Huntington’s is purely an inherited disorder, whose gene mutations result in an abnormal, elongated form of the huntingtin protein. Mutant huntingtin can form amyloid aggregates that are similar to those seen in Alzheimer’s and Parkinson’s. Just how huntingtin aggregates are toxic to brain cells isn’t yet clear. But the mutation appears, among other things, to set off a molecular cascade resulting in the shut-down of vital neuronal genes—and there is evidence that stretches of the genome encoding important ncRNAs are shut down too.

One of the jobs of normal huntingtin is to bind to a protein called REST and thus keep REST out of the nucleus of neurons. REST is a transcription factor that, when it does get into a cell nucleus, represses the activity of important neuronal genes; it is supposed to be active only in non-neuronal cells, where it prevents them from behaving like neurons. Mutant and/or aggregated huntingtin apparently does a poor job at keeping REST out of the nucleus in neurons, with the result, says Rory Johnson, that “REST gets into the nucleus and switches off key neuronal genes—and that probably causes a lot of the neurodegeneration.”

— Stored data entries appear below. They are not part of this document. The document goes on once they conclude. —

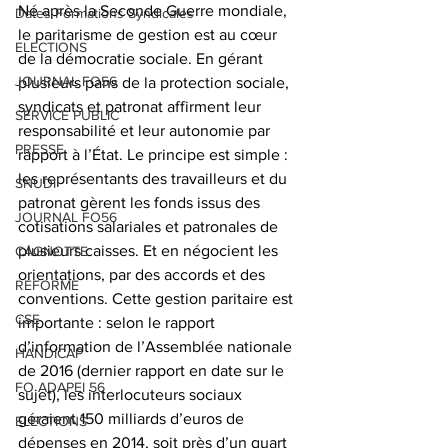
Né après la Seconde Guerre mondiale, 
Dates Formations Syndicales
le paritarisme de gestion est au cœur 
ELECTIONS
de la démocratie sociale. En gérant 
JOURNAL FO56
plusieurs pans de la protection sociale, 
syndicats et patronat affirment leur 
SERVICE PUBLIC
responsabilité et leur autonomie par 
PRESSE
rapport à l’État. Le principe est simple : 
les représentants des travailleurs et du 
SNUDI
patronat gèrent les fonds issus des 
JOURNAL FO56
cotisations salariales et patronales de 
plusieurs caisses. Et en négocient les 
CAGNOTTE
orientations, par des accords et des 
REFORME
conventions. Cette gestion paritaire est 
CSE
importante : selon le rapport 
d’information de l’Assemblée nationale 
HANDICAP
de 2016 (dernier rapport en date sur le 
FO ADAPEI 56
sujet), les interlocuteurs sociaux 
géraient 150 milliards d’euros de 
ELECTIONS
dépenses en 2014, soit près d’un quart 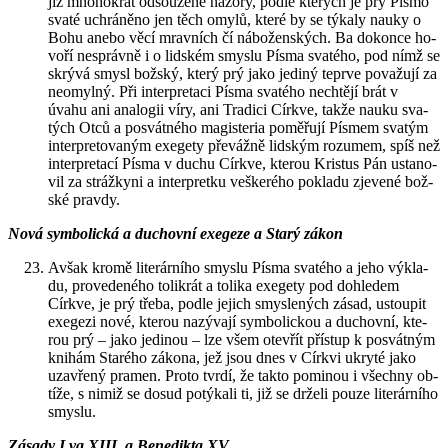
již mno­ho­krát od­sou­ze­né ná­zo­ry, podle kte­rých je prý Písmo
svaté uchrá­ně­no jen těch omylů, které by se tý­ka­ly nauky o
Bohu anebo věcí mrav­ních čí ná­bo­žen­ských. Ba do­kon­ce ho­
vo­ří ne­správ­ně i o lid­ském smys­lu Písma sva­té­ho, pod nímž se
skrý­vá smysl bož­ský, který prý jako je­di­ný te­pr­ve po­va­žu­jí za
ne­o­myl­ný. Při in­ter­pre­ta­ci Písma sva­té­ho ne­chtě­jí brát v
úvahu ani ana­lo­gii víry, ani Tra­di­ci Církve, takže nauku sva­
tých Otců a po­svát­né­ho magis­te­ria po­mě­řu­jí Pís­mem sva­tým
in­ter­pre­to­va­ným exe­ge­ty pře­váž­ně lid­ským ro­zu­mem, spíš než
in­ter­pre­ta­cí Písma v duchu Církve, kte­rou Kris­tus Pán usta­no­
vil za stráž­ky­ni a in­ter­pret­ku veš­ke­ré­ho po­kla­du zje­ve­né bož­
ské prav­dy.
Nová sym­bo­lic­ká a du­chov­ní exe­ge­ze a Starý zákon
Avšak kromě li­te­rár­ní­ho smys­lu Písma sva­té­ho a jeho vý­kla­
du, pro­ve­de­né­ho to­li­krát a to­li­ka exe­ge­ty pod do­hle­dem
Církve, je prý třeba, podle je­jich smys­le­ných zásad, ustou­pit
exe­ge­zi nové, kte­rou na­zý­va­jí sym­bo­lic­kou a du­chov­ní, kte­
rou prý – jako je­di­nou – lze všem otevřít pří­stup k po­svát­ným
kni­hám Staré­ho zá­ko­na, jež jsou dnes v Církvi ukry­té jako
uza­vře­ný pra­men. Proto tvrdí, že takto po­mi­nou i všech­ny ob­
tí­že, s nimiž se dosud po­tý­ka­li ti, již se dr­že­li pouze li­te­rár­ní­ho
smys­lu.
Zá­sa­dy Lva XIII. a Be­ne­dik­ta XV.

The crucial genes that REST shuts off inappropriately include the gene for BDNF, a growth factor that is known to help brain cells stay healthy. But as Johnson and his colleagues have been finding over the past few years, the production of regulatory microRNAs such as miR-9 and miR-132 is also reduced in Huntington’s. Moreover, in studies published in 2010 and 2012, he and his colleagues sifted through genomic data from prior studies of Huntington’s brain tissue, and found evidence that in Huntington’s neurons, potentially even more important ncRNAs, known as “long” non-coding RNAs, are suppressed—and some of these contain specific genomic binding sites for REST, which suggests that REST directly switches them off.

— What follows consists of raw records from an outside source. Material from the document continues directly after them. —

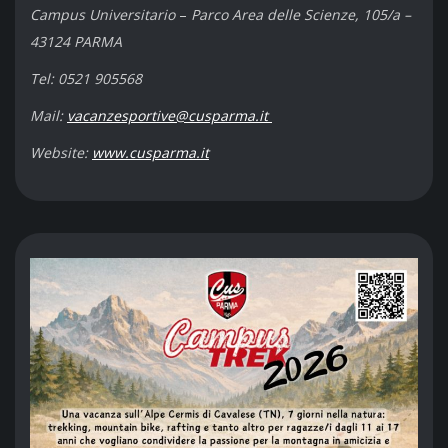
Campus Universitario
–
Parco Area delle Scienze, 105/a –
43124 PARMA
Tel: 0521 905568
Mail:
vacanzesportive@cusparma.it
Website:
www.cusparma.it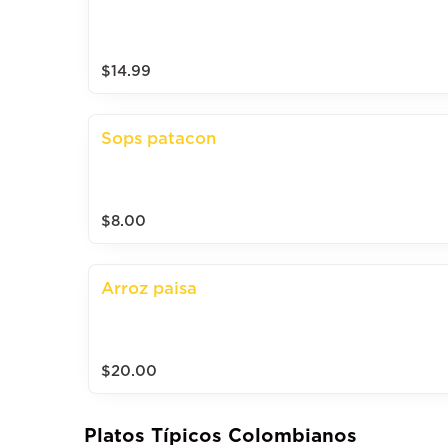
$14.99
Sops patacon
$8.00
Arroz paisa
$20.00
Platos Típicos Colombianos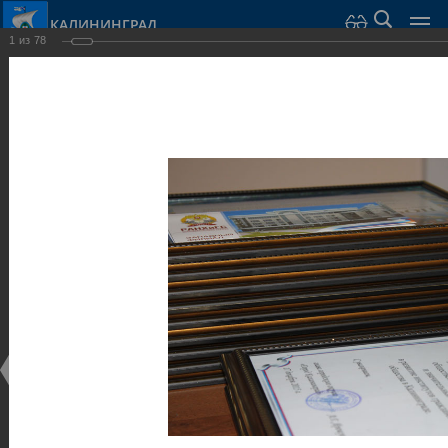
КАЛИНИНГРАД
1
из
78
Город Калининград
›
Администрация
›
Взаимодействие с общественностью
›
Галерея
›
Общегородской форум «Общественные и некоммерческие
организации в Калининграде: укрепление единства
российской нации в развитии институтов гражданского
общества в 2015 году» (учебный корпус Западного филиала
РАНХиГС, ул. Артиллерийская, г. Калининград, фот
Галерея
Общегородской форум «Общественные и
некоммерческие организации в Калининграде:
укрепление единства российской нации в развитии
институтов гражданского общества в 2015 году»
(учебный корпус Западного филиала РАНХиГС, ул.
Артиллерийская, г. Калининград, фот
17.12.2015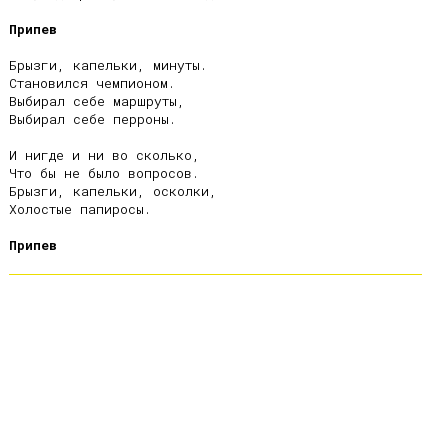
Припев
Брызги, капельки, минуты.

Становился чемпионом.

Выбирал себе маршруты,

Выбирал себе перроны.

И нигде и ни во сколько,

Что бы не было вопросов.

Брызги, капельки, осколки,

Холостые папиросы.

Припев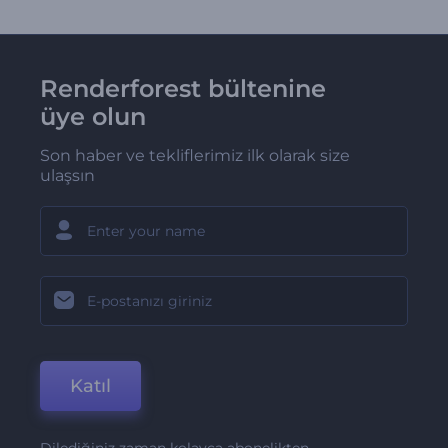
Renderforest bültenine
üye olun
Son haber ve tekliflerimiz ilk olarak size
ulaşsın
Katıl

The functions of long ncRNAs are far from being completely understood. But Johnson and his colleagues believe that studying ncRNA-related pathways in Huntington’s is likely to reveal much about how the disease kills neurons and why certain neuronal types are so vulnerable. In principle, resupplying a mix of ncRNAs that are suppressed in Huntington’s—via an artificial, cell-infecting virus, as in gene therapies—could even treat the disease. Certainly researchers in other areas of medicine are now racing to develop ncRNA-based therapies.

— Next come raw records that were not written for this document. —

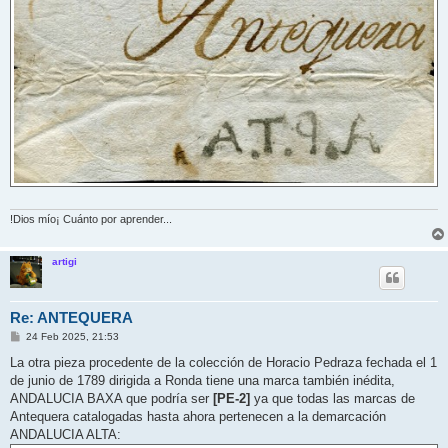
!Dios mío¡ Cuánto por aprender...
artigi
Re: ANTEQUERA
M
24 Feb 2025, 21:53
e
n
La otra pieza procedente de la colección de Horacio Pedraza fechada el 1
s
de junio de 1789 dirigida a Ronda tiene una marca también inédita,
a
j
ANDALUCIA BAXA que podría ser
[PE-2]
ya que todas las marcas de
e
Antequera catalogadas hasta ahora pertenecen a la demarcación
ANDALUCIA ALTA: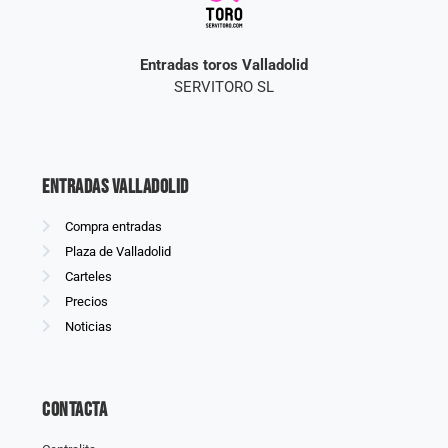
Entradas toros Valladolid
SERVITORO SL
Entradas Valladolid
Compra entradas
Plaza de Valladolid
Carteles
Precios
Noticias
Contacta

Johnson also suspects that this long-ignored layer of cell biology could help researchers understand the differences between the brains of humans and the brains of other animals. Such differences have deep scientific importance, and also practical importance: they tend to make animal models of human brain diseases far less useful than researchers would like. Long non-coding RNAs, for example, are often expressed in the human brain in high amounts and yet are not found at all in the brains of mice. “A popular idea at the moment is that the evolution of these long non-coding RNAs has to some extent been involved with, or has even been necessary for, the evolution of human cognition,” says Johnson.